* GOAL OF THE EXERCISE *
Output exactly the lines that run from the start of the records to the line with "dos veces, Hakuna", counting both ends, and skip the pictures.

+++ INPUT DATA

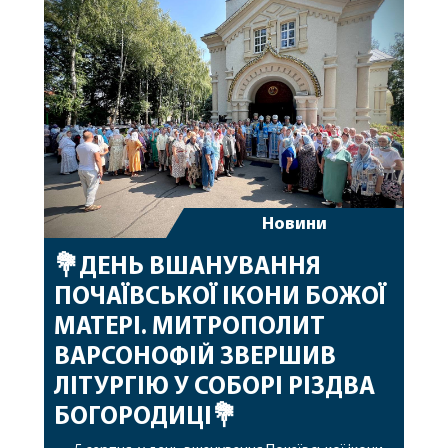
побажавши йому міцного здоров’я, Божої
допомоги, миру, духовної радості та
благословенних успіхів у подальшому
архіпастирському служінні. […]
Новини
💐ДЕНЬ ВШАНУВАННЯ
ПОЧАЇВСЬКОЇ ІКОНИ БОЖОЇ
МАТЕРІ. МИТРОПОЛИТ
ВАРСОНОФІЙ ЗВЕРШИВ
ЛІТУРГІЮ У СОБОРІ РІЗДВА
БОГОРОДИЦІ💐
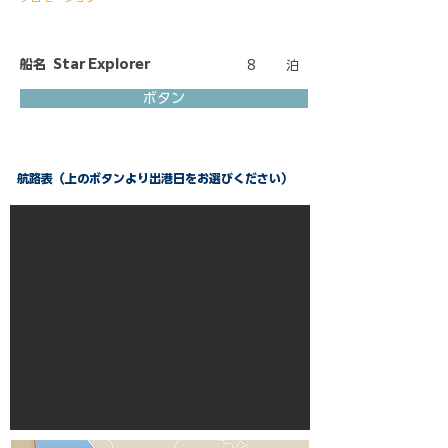
船名
Star Explorer
8
泊
ボタン
航路表（上のボタンより出港日をお選びください）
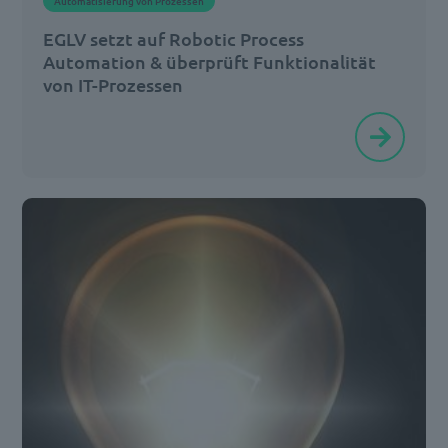
Automatisierung von Prozessen
Zuge
EGLV setzt auf Robotic Process
dessen
Automation & überprüft Funktionalität
[…]
von IT-Prozessen
Wasserverbände
übernehmen
wichtige
Aufgaben
für
den
Staat.
Da
sie
zu
den
kritischen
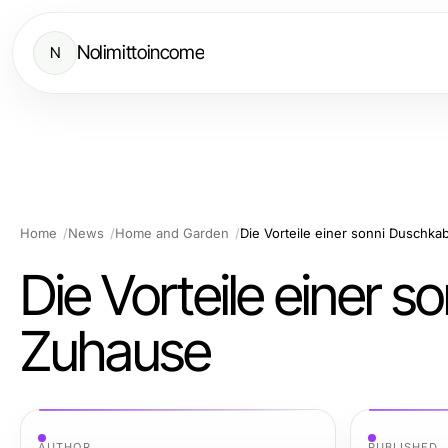
Nolimittoincome
N
Home
News
Home and Garden
Die Vorteile einer sonni Duschka
Die Vorteile einer 
Zuhause
AUTHOR
PUBLISHED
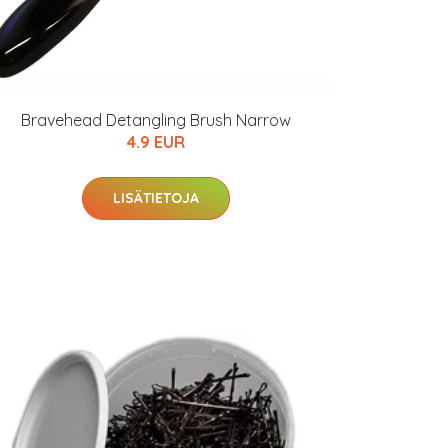
Bravehead Detangling Brush Narrow
4.9 EUR
LISÄTIETOJA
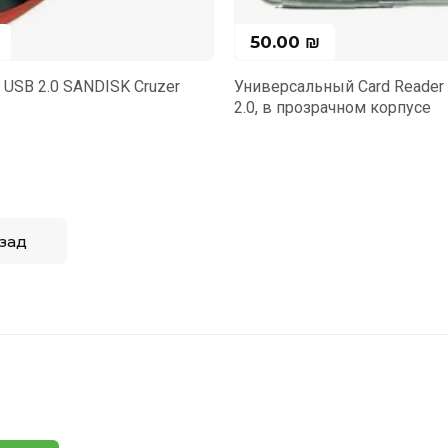
₪
25.00
₪
ьный Card Reader 30 в 1, USB
Card Reader All in one usb 2.
озрачном корпусе
SD/TF M2 MMC SDHC MS D
зад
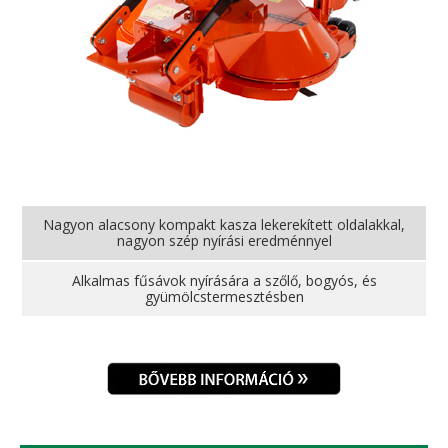
Nagyon alacsony kompakt kasza lekerekített oldalakkal,
nagyon szép nyírási eredménnyel
Alkalmas fűsávok nyírására a szőlő, bogyós, és
gyümölcstermesztésben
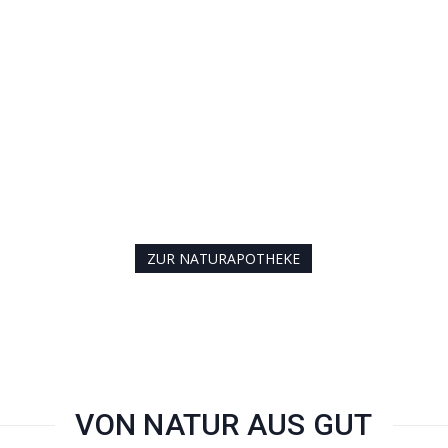
ZUR NATURAPOTHEKE
VON NATUR AUS GUT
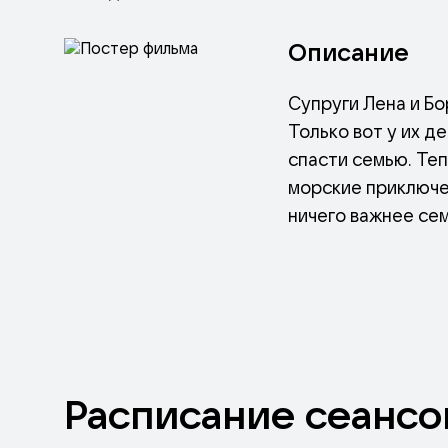
Описание
Супруги Лена и Бо
Только вот у их д
спасти семью. Теп
морские приключе
ничего важнее се
Расписание
сеансо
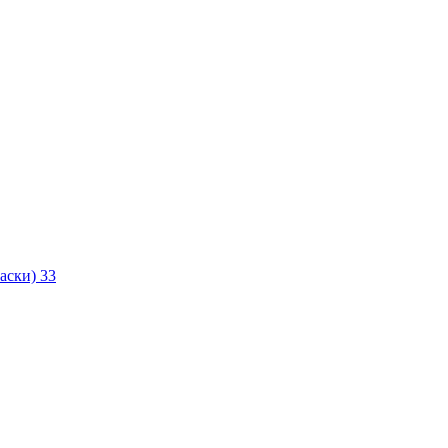
маски)
33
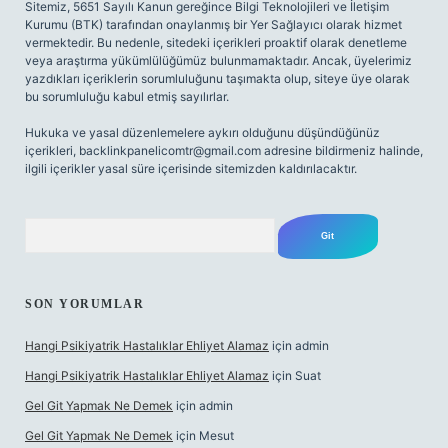
Sitemiz, 5651 Sayılı Kanun gereğince Bilgi Teknolojileri ve İletişim
Kurumu (BTK) tarafından onaylanmış bir Yer Sağlayıcı olarak hizmet
vermektedir. Bu nedenle, sitedeki içerikleri proaktif olarak denetleme
veya araştırma yükümlülüğümüz bulunmamaktadır. Ancak, üyelerimiz
yazdıkları içeriklerin sorumluluğunu taşımakta olup, siteye üye olarak
bu sorumluluğu kabul etmiş sayılırlar.
Hukuka ve yasal düzenlemelere aykırı olduğunu düşündüğünüz
içerikleri,
backlinkpanelicomtr@gmail.com
adresine bildirmeniz halinde,
ilgili içerikler yasal süre içerisinde sitemizden kaldırılacaktır.
Arama
SON YORUMLAR
Hangi Psikiyatrik Hastalıklar Ehliyet Alamaz
için
admin
Hangi Psikiyatrik Hastalıklar Ehliyet Alamaz
için
Suat
Gel Git Yapmak Ne Demek
için
admin
Gel Git Yapmak Ne Demek
için
Mesut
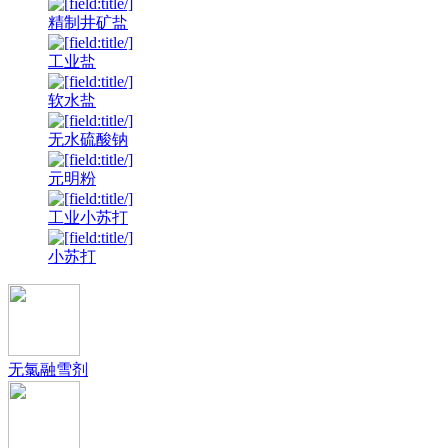
精制井矿盐
工业盐
软水盐
无水硫酸钠
元明粉
工业小苏打
小苏打
无氯融雪剂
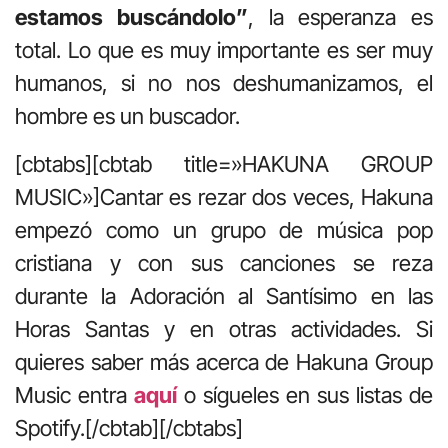
estamos buscándolo”
, la esperanza es
total. Lo que es muy importante es ser muy
humanos, si no nos deshumanizamos, el
hombre es un buscador.
[cbtabs][cbtab title=»HAKUNA GROUP
MUSIC»]Cantar es rezar dos veces, Hakuna
empezó como un grupo de música pop
cristiana y con sus canciones se reza
durante la Adoración al Santísimo en las
Horas Santas y en otras actividades. Si
quieres saber más acerca de Hakuna Group
Music entra
aquí
o sígueles en sus listas de
Spotify.[/cbtab][/cbtabs]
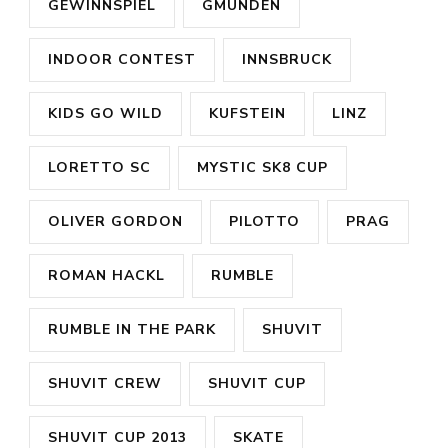
GEWINNSPIEL
GMUNDEN
INDOOR CONTEST
INNSBRUCK
KIDS GO WILD
KUFSTEIN
LINZ
LORETTO SC
MYSTIC SK8 CUP
OLIVER GORDON
PILOTTO
PRAG
ROMAN HACKL
RUMBLE
RUMBLE IN THE PARK
SHUVIT
SHUVIT CREW
SHUVIT CUP
SHUVIT CUP 2013
SKATE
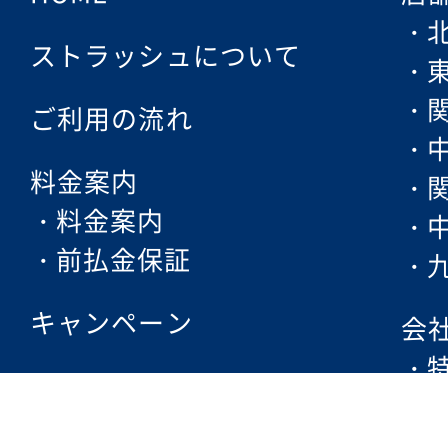
ストラッシュについて
ご利用の流れ
料金案内
料金案内
前払金保証
キャンペーン
会
フェムケア
脱毛方法・ポイント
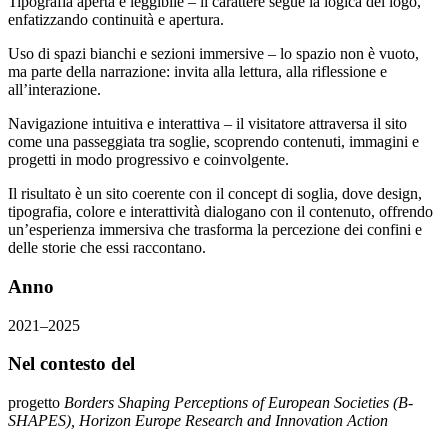
Tipografia aperta e leggibile – il carattere segue la logica del logo,
enfatizzando continuità e apertura.
Uso di spazi bianchi e sezioni immersive – lo spazio non è vuoto,
ma parte della narrazione: invita alla lettura, alla riflessione e
all’interazione.
Navigazione intuitiva e interattiva – il visitatore attraversa il sito
come una passeggiata tra soglie, scoprendo contenuti, immagini e
progetti in modo progressivo e coinvolgente.
Il risultato è un sito coerente con il concept di soglia, dove design,
tipografia, colore e interattività dialogano con il contenuto, offrendo
un’esperienza immersiva che trasforma la percezione dei confini e
delle storie che essi raccontano.
Anno
2021–2025
Nel contesto del
progetto
Borders Shaping Perceptions of European Societies (B-
SHAPES), Horizon Europe Research and Innovation Action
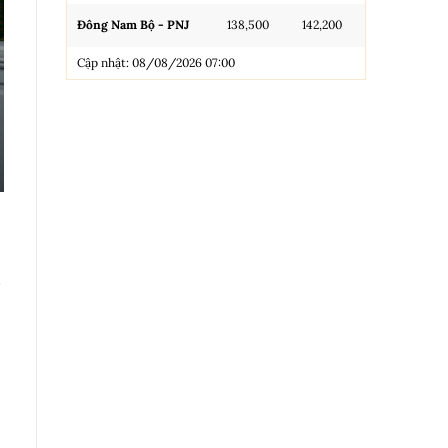
Đông Nam Bộ - PNJ
138,500
142,200
N.Tròn, 3A, 
Cập nhật: 08/08/2026 07:00
NL 99.99
Nhẫn Tròn T
Trang sức 9
Trang sức 9
Cập nhật: 0
8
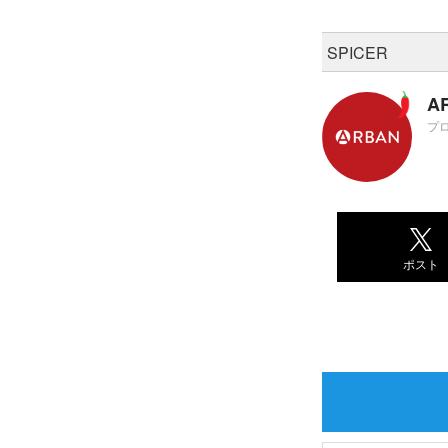
SPICER
A
プ
ポスト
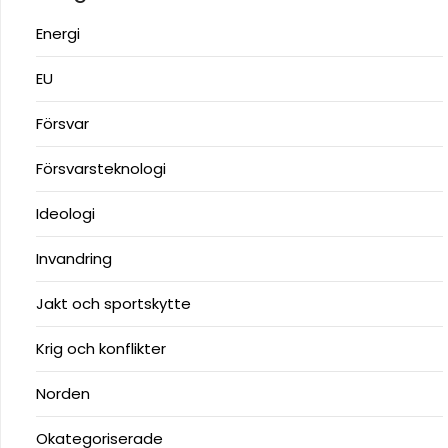
Energi
EU
Försvar
Försvarsteknologi
Ideologi
Invandring
Jakt och sportskytte
Krig och konflikter
Norden
Okategoriserade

++++++

* YOUR RESPONSE *
побажавши йому міцного здоров’я, Божої
допомоги, миру, духовної радості та
благословенних успіхів у подальшому
архіпастирському служінні. […]
Новини
💐ДЕНЬ ВШАНУВАННЯ
ПОЧАЇВСЬКОЇ ІКОНИ БОЖОЇ
МАТЕРІ. МИТРОПОЛИТ
ВАРСОНОФІЙ ЗВЕРШИВ
ЛІТУРГІЮ У СОБОРІ РІЗДВА
БОГОРОДИЦІ💐
船名
Star Explorer
8
泊
ボタン
航路表（上のボタンより出港日をお選びください）
Automatisierung von Prozessen
Zuge
EGLV setzt auf Robotic Process
dessen
Automation & überprüft Funktionalität
[…]
von IT-Prozessen
Wasserverbände
übernehmen
wichtige
Aufgaben
für
den
Staat.
Da
sie
zu
den
kritischen
Nolimittoincome
N
Home
News
Home and Garden
Die Vorteile einer sonni Duschka
Die Vorteile einer 
Zuhause
AUTHOR
PUBLISHED
Bravehead Detangling Brush Narrow
4.9 EUR
LISÄTIETOJA
₪
25.00
₪
ьный Card Reader 30 в 1, USB
Card Reader All in one usb 2.
озрачном корпусе
SD/TF M2 MMC SDHC MS D
зад
Nagyon alacsony kompakt kasza lekerekített oldalakkal,
nagyon szép nyírási eredménnyel
Alkalmas fűsávok nyírására a szőlő, bogyós, és
gyümölcstermesztésben
ZUR NATURAPOTHEKE
VON NATUR AUS GUT
Описание
Супруги Лена и Бо
Только вот у их д
спасти семью. Теп
морские приключе
ничего важнее се
Расписание
сеансо
маски)
33
Sitemiz, 5651 Sayılı Kanun gereğince Bilgi Teknolojileri ve İletişim
Kurumu (BTK) tarafından onaylanmış bir Yer Sağlayıcı olarak hizmet
vermektedir. Bu nedenle, sitedeki içerikleri proaktif olarak denetleme
veya araştırma yükümlülüğümüz bulunmamaktadır. Ancak, üyelerimiz
yazdıkları içeriklerin sorumluluğunu taşımakta olup, siteye üye olarak
bu sorumluluğu kabul etmiş sayılırlar.
Hukuka ve yasal düzenlemelere aykırı olduğunu düşündüğünüz
içerikleri,
backlinkpanelicomtr@gmail.com
adresine bildirmeniz halinde,
ilgili içerikler yasal süre içerisinde sitemizden kaldırılacaktır.
Arama
SON YORUMLAR
Hangi Psikiyatrik Hastalıklar Ehliyet Alamaz
için
admin
Hangi Psikiyatrik Hastalıklar Ehliyet Alamaz
için
Suat
Gel Git Yapmak Ne Demek
için
admin
Gel Git Yapmak Ne Demek
için
Mesut
精制井矿盐
工业盐
软水盐
无水硫酸钠
元明粉
工业小苏打
小苏打
无氯融雪剂
estamos buscándolo”
, la esperanza es
total. Lo que es muy importante es ser muy
humanos, si no nos deshumanizamos, el
hombre es un buscador.
[cbtabs][cbtab title=»HAKUNA GROUP
MUSIC»]Cantar es rezar dos veces, Hakuna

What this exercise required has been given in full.